## Source material
'''

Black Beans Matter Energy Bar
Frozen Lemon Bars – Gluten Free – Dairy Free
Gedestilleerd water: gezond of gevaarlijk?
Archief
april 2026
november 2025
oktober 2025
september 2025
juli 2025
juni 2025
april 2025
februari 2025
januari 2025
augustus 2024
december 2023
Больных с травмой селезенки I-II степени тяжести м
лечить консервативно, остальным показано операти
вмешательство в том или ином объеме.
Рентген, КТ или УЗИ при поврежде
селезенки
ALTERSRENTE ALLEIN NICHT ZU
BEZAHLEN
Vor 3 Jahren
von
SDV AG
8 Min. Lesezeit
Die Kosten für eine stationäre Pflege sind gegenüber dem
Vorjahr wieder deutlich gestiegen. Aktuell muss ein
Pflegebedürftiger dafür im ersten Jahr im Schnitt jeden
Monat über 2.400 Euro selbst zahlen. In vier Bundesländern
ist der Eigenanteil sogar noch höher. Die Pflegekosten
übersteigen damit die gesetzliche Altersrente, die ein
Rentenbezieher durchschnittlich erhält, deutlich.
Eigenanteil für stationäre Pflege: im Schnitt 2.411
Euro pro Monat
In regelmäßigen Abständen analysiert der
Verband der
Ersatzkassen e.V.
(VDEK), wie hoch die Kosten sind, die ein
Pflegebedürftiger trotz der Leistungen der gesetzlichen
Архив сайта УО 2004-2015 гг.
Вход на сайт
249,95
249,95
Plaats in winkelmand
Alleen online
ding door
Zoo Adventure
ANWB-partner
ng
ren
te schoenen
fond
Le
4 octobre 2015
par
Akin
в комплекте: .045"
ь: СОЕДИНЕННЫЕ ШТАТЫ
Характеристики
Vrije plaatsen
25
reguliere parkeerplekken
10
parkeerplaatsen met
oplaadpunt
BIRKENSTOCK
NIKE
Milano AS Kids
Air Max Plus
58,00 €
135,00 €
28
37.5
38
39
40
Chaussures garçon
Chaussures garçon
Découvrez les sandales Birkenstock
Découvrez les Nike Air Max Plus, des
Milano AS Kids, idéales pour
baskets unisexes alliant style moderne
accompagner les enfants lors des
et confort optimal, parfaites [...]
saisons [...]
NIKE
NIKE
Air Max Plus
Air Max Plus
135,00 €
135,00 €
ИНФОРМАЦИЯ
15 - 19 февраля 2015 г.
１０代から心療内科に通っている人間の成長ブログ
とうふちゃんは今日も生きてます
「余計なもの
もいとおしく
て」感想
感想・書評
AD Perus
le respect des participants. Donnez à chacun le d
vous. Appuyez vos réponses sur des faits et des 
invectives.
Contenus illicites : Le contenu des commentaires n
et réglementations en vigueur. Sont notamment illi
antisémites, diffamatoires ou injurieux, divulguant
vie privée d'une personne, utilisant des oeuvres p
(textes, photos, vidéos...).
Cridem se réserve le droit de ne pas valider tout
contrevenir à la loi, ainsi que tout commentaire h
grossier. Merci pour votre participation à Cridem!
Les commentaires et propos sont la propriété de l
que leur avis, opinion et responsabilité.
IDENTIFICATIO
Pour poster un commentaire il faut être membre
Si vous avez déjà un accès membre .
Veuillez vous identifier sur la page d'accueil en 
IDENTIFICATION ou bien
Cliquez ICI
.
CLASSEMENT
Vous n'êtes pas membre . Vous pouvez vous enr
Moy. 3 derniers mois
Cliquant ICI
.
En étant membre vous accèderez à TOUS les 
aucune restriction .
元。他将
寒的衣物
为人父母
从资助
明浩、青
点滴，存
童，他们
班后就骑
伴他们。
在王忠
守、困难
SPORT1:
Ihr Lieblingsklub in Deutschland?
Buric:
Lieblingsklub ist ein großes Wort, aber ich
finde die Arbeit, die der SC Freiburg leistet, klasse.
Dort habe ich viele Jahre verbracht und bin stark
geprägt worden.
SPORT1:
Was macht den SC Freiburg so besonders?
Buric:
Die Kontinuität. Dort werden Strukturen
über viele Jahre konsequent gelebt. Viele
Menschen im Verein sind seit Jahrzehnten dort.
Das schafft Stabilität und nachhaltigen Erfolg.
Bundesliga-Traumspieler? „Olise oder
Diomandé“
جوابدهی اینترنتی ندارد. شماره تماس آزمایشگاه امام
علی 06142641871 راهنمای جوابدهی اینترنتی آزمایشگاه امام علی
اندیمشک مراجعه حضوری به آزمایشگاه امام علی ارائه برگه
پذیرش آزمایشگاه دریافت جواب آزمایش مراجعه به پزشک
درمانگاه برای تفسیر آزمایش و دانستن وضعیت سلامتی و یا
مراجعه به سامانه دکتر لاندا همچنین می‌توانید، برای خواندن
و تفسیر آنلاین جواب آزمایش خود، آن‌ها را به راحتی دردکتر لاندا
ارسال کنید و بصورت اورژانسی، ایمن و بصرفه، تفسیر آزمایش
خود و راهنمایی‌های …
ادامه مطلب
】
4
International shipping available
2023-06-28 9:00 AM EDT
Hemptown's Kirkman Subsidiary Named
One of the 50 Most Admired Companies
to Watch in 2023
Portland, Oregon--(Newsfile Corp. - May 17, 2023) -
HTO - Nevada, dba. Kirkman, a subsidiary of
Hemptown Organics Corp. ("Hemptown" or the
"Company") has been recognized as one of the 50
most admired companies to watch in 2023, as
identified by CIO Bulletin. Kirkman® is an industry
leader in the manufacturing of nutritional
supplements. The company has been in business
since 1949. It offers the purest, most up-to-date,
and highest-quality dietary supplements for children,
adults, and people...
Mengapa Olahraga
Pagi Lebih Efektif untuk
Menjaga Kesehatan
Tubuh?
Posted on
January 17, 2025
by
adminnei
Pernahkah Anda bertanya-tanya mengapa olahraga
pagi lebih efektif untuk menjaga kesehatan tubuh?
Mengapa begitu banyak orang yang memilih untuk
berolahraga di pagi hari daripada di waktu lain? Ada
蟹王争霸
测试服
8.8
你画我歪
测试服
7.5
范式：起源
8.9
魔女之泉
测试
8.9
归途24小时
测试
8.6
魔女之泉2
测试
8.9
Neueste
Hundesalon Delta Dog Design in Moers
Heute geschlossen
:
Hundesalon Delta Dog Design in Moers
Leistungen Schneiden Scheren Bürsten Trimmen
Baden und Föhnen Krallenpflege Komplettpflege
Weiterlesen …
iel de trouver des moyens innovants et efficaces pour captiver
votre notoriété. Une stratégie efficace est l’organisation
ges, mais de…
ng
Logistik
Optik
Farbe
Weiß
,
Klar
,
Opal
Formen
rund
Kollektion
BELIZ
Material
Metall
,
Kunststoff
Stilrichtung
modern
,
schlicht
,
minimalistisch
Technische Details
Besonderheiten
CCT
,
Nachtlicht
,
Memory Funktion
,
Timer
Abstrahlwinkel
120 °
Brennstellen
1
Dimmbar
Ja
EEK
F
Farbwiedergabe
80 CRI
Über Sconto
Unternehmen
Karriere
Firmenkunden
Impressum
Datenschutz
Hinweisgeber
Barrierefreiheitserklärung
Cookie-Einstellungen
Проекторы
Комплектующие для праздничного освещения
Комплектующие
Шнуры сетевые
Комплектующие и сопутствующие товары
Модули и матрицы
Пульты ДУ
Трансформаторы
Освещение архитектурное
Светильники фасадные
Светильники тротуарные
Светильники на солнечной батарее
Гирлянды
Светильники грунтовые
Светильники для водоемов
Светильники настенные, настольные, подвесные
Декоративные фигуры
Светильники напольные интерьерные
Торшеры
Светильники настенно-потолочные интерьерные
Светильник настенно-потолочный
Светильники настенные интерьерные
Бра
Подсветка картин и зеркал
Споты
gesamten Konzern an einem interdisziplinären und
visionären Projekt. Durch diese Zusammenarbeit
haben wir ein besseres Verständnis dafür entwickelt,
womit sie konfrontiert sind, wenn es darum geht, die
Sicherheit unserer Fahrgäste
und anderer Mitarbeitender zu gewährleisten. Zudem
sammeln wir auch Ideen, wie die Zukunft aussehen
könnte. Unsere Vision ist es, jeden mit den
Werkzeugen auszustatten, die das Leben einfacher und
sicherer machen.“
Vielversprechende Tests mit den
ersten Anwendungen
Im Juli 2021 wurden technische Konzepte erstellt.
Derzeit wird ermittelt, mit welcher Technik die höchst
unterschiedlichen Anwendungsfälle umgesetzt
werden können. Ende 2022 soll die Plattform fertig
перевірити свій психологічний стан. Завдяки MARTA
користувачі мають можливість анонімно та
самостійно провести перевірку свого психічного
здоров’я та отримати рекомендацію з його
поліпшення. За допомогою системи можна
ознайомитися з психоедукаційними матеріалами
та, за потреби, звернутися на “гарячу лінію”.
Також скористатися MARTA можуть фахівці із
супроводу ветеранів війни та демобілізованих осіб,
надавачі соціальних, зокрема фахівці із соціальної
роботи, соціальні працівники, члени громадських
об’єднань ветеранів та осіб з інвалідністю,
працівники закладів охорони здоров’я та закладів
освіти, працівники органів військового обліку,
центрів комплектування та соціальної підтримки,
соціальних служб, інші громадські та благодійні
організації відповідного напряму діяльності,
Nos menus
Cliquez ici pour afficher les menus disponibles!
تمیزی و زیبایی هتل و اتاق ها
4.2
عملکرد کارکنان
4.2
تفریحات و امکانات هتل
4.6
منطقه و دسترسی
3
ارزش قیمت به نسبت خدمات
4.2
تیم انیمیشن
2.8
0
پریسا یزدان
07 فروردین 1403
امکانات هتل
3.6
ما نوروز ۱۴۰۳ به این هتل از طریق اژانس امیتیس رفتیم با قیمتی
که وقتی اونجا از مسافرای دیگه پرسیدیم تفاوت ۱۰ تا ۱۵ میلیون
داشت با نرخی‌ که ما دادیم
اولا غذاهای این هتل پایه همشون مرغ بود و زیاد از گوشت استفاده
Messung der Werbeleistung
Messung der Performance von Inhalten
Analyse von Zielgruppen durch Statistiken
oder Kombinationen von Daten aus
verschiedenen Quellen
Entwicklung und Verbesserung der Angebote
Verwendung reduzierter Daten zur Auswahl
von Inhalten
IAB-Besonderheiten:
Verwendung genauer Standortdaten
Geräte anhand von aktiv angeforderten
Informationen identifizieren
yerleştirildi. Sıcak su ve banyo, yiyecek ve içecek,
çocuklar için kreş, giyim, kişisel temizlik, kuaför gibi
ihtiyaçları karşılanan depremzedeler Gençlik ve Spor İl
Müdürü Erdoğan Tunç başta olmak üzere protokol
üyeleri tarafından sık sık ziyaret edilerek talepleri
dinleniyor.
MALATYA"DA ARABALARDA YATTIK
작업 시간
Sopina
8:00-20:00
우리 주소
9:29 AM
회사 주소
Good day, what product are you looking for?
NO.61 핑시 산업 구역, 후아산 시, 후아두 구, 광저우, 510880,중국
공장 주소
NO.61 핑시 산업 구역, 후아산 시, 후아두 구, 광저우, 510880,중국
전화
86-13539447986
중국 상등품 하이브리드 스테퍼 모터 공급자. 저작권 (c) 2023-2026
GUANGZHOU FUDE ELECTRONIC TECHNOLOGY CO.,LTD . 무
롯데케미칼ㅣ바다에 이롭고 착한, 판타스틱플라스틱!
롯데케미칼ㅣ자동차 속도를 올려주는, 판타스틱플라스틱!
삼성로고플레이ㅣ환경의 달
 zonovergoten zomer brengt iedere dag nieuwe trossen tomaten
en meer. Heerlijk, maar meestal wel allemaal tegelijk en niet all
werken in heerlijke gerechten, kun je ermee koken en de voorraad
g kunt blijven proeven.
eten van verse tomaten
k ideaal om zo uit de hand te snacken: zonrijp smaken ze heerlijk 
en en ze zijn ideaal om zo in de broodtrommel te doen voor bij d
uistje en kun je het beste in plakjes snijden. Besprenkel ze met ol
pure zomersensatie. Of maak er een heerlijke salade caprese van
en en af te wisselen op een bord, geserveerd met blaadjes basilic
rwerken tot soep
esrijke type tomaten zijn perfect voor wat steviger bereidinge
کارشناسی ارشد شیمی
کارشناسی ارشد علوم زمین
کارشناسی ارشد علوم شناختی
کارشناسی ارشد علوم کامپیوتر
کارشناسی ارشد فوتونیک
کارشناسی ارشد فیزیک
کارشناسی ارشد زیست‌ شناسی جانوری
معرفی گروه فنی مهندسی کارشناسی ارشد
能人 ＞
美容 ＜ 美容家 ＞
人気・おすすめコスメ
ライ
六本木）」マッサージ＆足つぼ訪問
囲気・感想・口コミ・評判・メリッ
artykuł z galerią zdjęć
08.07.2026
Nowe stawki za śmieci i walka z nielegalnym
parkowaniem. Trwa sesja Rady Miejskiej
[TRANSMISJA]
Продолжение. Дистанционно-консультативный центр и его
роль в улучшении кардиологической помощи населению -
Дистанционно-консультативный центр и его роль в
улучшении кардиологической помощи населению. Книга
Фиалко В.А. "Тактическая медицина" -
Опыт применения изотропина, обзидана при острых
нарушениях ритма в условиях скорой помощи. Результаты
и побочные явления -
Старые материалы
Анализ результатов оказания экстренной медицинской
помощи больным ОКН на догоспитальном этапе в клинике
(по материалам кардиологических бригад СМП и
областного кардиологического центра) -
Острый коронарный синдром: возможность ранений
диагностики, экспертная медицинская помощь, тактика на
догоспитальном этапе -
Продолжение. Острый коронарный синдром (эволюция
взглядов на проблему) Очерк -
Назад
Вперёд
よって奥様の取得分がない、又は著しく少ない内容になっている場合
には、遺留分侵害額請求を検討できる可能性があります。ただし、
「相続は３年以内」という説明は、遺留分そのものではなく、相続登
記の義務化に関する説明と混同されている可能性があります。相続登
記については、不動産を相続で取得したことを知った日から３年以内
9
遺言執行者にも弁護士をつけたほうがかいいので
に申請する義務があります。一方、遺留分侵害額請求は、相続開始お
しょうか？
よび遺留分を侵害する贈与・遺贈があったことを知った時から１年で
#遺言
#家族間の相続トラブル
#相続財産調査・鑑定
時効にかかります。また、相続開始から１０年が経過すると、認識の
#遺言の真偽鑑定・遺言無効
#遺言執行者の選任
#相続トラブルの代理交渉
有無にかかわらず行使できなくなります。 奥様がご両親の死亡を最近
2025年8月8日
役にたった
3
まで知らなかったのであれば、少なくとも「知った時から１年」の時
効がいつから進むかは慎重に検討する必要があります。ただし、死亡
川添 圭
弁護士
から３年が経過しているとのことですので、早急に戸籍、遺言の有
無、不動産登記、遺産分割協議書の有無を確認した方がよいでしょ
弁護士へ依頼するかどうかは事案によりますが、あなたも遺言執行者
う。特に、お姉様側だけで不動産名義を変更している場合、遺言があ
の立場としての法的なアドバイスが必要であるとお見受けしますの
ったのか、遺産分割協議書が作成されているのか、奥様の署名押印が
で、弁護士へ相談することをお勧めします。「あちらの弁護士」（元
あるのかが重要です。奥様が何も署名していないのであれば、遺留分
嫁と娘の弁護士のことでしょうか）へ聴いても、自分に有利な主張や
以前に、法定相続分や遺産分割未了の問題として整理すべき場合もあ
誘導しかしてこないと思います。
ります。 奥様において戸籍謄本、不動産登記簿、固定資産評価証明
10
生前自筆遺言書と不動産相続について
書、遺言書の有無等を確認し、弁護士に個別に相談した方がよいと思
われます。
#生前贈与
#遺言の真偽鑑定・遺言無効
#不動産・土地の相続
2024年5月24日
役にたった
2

'''

## Instructions to follow
Copy out precisely the lines from the line with "üyeleri tarafından sık" to the line with "کارشناسی ارشد علوم کامپیوتر" in the material above, including those two lines and omitting all the rest.

## Task answer
üyeleri tarafından sık sık ziyaret edilerek talepleri
dinleniyor.
MALATYA"DA ARABALARDA YATTIK
작업 시간
Sopina
8:00-20:00
우리 주소
9:29 AM
회사 주소
Good day, what product are you looking for?
NO.61 핑시 산업 구역, 후아산 시, 후아두 구, 광저우, 510880,중국
공장 주소
NO.61 핑시 산업 구역, 후아산 시, 후아두 구, 광저우, 510880,중국
전화
86-13539447986
중국 상등품 하이브리드 스테퍼 모터 공급자. 저작권 (c) 2023-2026
GUANGZHOU FUDE ELECTRONIC TECHNOLOGY CO.,LTD . 무
롯데케미칼ㅣ바다에 이롭고 착한, 판타스틱플라스틱!
롯데케미칼ㅣ자동차 속도를 올려주는, 판타스틱플라스틱!
삼성로고플레이ㅣ환경의 달
 zonovergoten zomer brengt iedere dag nieuwe trossen tomaten
en meer. Heerlijk, maar meestal wel allemaal tegelijk en niet all
werken in heerlijke gerechten, kun je ermee koken en de voorraad
g kunt blijven proeven.
eten van verse tomaten
k ideaal om zo uit de hand te snacken: zonrijp smaken ze heerlijk 
en en ze zijn ideaal om zo in de broodtrommel te doen voor bij d
uistje en kun je het beste in plakjes snijden. Besprenkel ze met ol
pure zomersensatie. Of maak er een heerlijke salade caprese van
en en af te wisselen op een bord, geserveerd met blaadjes basilic
rwerken tot soep
esrijke type tomaten zijn perfect voor wat steviger bereidinge
کارشناسی ارشد شیمی
کارشناسی ارشد علوم زمین
کارشناسی ارشد علوم شناختی
کارشناسی ارشد علوم کامپیوتر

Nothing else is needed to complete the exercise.